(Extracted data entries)
________

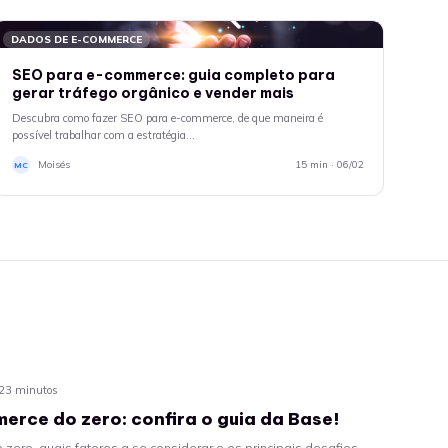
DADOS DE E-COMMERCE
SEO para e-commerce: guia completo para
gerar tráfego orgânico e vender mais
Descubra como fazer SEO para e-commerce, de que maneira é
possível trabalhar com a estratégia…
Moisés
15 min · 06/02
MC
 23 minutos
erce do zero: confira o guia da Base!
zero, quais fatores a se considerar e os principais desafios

________

### Task description
Could you retype all the entries exactly, skipping the pictures?

### Finished task
DADOS DE E-COMMERCE
SEO para e-commerce: guia completo para
gerar tráfego orgânico e vender mais
Descubra como fazer SEO para e-commerce, de que maneira é
possível trabalhar com a estratégia…
Moisés
15 min · 06/02
MC
 23 minutos
erce do zero: confira o guia da Base!
zero, quais fatores a se considerar e os principais desafios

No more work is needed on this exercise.